WHAT THE TASK ASKS: Retype only the lines at the head of the records, first through the one with "Shotgun Test", exactly as written.

DATASET EXTRACT:
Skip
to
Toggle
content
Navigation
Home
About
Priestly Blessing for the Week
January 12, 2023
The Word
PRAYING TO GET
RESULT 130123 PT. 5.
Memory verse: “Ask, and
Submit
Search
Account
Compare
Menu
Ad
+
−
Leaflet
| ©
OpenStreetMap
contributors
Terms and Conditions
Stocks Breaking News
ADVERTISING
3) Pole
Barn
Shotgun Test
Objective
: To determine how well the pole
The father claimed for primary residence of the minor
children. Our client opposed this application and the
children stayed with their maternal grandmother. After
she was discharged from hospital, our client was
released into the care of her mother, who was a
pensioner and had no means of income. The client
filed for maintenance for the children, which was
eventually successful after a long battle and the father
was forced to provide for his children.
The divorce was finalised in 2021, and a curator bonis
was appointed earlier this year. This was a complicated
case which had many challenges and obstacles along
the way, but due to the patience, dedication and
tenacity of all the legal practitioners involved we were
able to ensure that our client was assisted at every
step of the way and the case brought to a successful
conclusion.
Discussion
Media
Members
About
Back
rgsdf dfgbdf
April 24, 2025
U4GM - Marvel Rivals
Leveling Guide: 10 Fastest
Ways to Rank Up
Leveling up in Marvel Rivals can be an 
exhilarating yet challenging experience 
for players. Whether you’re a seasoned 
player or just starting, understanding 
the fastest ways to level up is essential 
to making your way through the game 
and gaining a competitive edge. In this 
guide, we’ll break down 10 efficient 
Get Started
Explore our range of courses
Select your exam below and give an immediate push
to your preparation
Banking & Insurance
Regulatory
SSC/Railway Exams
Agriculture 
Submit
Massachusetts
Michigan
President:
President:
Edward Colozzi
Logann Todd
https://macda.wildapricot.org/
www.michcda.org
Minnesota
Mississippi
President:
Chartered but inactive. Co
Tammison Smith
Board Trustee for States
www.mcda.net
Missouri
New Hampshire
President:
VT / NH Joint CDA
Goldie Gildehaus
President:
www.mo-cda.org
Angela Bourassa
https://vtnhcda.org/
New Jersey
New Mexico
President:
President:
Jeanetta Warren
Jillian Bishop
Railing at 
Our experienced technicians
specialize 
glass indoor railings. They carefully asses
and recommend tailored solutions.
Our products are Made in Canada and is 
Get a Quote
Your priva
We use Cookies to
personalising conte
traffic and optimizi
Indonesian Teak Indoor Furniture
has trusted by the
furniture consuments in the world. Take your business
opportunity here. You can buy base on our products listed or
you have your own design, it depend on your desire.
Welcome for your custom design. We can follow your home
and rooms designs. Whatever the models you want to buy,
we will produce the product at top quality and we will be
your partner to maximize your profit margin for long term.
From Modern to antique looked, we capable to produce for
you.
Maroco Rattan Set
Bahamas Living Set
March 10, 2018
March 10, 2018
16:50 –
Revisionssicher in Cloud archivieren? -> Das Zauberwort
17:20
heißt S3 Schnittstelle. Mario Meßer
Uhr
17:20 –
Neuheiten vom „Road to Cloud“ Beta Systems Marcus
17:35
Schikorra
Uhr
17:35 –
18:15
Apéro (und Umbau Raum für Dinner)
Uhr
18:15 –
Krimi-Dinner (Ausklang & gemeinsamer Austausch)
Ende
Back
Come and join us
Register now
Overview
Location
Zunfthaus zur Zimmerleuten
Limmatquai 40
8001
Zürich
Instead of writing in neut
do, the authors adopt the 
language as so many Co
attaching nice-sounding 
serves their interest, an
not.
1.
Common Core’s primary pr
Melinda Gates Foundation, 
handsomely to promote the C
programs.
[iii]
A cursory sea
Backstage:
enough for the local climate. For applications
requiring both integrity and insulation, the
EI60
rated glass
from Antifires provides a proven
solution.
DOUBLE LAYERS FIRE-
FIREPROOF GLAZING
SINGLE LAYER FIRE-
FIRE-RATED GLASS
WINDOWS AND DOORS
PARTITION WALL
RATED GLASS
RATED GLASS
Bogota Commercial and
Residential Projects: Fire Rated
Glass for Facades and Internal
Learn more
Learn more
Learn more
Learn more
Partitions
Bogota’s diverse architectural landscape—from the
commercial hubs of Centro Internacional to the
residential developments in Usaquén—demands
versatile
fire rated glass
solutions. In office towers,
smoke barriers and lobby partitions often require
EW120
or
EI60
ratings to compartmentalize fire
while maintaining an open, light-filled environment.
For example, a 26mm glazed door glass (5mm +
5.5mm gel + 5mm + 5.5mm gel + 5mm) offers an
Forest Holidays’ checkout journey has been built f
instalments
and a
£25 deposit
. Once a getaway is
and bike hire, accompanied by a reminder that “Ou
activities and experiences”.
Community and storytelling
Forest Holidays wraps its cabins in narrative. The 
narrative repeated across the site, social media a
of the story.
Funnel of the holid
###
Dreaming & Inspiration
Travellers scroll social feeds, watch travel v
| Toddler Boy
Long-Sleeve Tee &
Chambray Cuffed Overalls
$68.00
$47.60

OUTPUT FOR THIS EXERCISE:
Skip
to
Toggle
content
Navigation
Home
About
Priestly Blessing for the Week
January 12, 2023
The Word
PRAYING TO GET
RESULT 130123 PT. 5.
Memory verse: “Ask, and
Submit
Search
Account
Compare
Menu
Ad
+
−
Leaflet
| ©
OpenStreetMap
contributors
Terms and Conditions
Stocks Breaking News
ADVERTISING
3) Pole
Barn
Shotgun Test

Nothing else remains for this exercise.